Weeping Woman with Handkerchief, Picasso; 1937
IT’S interesting that feminists have so often condemned the art traditions of the West for their supposed exclusion of women artists of genius even though those traditions produced millions of enchantingly beautiful realistic portraits of women, filled with character and depth. Do feminists in academia or the art world express any revulsion for the depiction of women by modern artists even when it dehumanizes them? I am not aware of any.
As E. Michael Jones writes in Degenerate Moderns, perhaps with a touch of overstatement:
“Picasso’s mutilations of the female body bespeak the modern version of human sacrifice; they presage simultaneously in a visual way the concentration camp, the abortion clinic, and the pornographic film, and may well have helped pave the way for all three.”

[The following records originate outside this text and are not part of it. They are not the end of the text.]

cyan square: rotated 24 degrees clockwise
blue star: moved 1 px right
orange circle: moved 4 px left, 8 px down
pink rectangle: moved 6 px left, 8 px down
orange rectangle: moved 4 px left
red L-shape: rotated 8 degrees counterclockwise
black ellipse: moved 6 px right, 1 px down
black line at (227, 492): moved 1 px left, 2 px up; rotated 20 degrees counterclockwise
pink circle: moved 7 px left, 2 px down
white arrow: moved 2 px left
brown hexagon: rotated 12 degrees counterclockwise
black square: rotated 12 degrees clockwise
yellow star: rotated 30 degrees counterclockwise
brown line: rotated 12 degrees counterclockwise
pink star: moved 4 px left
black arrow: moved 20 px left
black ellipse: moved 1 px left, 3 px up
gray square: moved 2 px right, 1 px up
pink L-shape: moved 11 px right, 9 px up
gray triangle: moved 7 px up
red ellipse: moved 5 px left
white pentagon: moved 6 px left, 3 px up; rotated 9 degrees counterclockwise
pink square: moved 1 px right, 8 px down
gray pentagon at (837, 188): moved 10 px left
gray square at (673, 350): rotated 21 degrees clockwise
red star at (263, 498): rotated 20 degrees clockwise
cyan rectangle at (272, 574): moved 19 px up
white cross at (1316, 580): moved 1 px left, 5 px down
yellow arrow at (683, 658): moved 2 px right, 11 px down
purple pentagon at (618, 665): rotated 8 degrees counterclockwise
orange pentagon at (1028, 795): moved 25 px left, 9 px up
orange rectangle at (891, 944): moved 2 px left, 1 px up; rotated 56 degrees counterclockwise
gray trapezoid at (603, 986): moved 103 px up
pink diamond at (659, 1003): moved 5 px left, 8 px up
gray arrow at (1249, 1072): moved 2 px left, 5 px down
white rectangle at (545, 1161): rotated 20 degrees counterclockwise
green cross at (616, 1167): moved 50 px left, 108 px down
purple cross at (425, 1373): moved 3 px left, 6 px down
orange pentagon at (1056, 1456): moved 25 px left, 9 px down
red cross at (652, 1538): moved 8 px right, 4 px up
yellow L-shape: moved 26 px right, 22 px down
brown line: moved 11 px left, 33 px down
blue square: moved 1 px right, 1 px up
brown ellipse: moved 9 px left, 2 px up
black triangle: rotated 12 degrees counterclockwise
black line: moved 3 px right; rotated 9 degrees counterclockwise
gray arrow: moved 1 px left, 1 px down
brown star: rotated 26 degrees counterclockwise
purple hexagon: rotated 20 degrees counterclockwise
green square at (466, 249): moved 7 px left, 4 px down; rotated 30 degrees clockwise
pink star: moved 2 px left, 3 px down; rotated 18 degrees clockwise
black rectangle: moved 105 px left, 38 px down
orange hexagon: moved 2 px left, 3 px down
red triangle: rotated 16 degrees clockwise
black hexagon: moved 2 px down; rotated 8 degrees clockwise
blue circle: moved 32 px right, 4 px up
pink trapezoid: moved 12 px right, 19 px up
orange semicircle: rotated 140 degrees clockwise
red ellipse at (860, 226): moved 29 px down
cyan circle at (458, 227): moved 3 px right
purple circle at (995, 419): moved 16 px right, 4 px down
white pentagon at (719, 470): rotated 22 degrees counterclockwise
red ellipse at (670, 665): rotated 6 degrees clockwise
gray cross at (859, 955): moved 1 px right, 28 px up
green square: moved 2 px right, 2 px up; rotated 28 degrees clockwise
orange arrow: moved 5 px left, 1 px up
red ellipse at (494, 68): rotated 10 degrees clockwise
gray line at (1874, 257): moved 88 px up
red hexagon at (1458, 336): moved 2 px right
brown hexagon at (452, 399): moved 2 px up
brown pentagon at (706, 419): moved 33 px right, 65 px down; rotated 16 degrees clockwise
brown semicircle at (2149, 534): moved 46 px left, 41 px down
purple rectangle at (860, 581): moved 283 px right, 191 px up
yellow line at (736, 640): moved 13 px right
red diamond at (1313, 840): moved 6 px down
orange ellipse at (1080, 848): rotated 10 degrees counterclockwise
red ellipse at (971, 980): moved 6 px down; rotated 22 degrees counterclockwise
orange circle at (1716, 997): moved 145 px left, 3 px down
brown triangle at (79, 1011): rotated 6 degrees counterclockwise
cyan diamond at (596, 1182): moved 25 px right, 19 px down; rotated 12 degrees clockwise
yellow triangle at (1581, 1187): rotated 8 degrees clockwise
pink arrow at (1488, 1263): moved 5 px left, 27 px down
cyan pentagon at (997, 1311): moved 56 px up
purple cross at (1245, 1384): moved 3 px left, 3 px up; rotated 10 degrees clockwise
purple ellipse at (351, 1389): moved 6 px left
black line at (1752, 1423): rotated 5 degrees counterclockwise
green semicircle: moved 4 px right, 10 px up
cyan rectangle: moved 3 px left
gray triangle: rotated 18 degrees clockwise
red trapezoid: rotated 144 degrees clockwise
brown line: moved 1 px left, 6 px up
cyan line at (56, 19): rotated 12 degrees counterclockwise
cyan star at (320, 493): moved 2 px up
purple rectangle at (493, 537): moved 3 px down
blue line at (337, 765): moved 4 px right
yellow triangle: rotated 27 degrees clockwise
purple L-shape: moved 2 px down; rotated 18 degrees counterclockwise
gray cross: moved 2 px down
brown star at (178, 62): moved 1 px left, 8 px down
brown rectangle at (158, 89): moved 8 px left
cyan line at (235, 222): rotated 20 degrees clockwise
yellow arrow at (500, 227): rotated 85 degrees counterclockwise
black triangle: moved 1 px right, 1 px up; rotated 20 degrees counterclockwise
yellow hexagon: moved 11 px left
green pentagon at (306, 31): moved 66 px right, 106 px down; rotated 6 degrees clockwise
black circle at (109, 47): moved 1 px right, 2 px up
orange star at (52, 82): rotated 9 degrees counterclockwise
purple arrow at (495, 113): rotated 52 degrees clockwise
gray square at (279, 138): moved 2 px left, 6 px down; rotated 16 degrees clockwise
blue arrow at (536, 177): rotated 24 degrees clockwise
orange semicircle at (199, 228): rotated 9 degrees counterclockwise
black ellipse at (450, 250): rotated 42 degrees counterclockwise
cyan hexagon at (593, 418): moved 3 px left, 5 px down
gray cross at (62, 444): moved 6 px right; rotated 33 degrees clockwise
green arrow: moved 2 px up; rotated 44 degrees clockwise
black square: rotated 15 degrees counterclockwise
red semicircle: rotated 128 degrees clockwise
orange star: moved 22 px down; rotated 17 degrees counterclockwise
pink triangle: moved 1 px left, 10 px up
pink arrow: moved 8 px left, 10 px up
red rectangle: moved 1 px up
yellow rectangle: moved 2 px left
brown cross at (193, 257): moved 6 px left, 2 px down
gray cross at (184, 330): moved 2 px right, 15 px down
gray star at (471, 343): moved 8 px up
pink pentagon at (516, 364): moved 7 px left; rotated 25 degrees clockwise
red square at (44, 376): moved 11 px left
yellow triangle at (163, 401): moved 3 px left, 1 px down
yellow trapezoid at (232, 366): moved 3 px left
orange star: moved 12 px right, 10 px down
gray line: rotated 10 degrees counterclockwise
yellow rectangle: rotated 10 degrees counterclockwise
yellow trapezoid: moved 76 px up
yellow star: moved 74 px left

In his private life, Picasso frequently became infatuated and then disgusted with the objects of his infatuation, such as the photographer Dora Maar, who was the subject of, “Weeping Woman,” above. In addition to his Cubist portraits, he created realistic images of the women discarded, such as the pencil drawing below of Maar, but these are not the pictures for which he is most famous. It’s not surprising that Picasso’s pictures of spliced and hacked female faces were acclaimed and found an enthralled audience given the simultaneous rise of feminine self-loathing.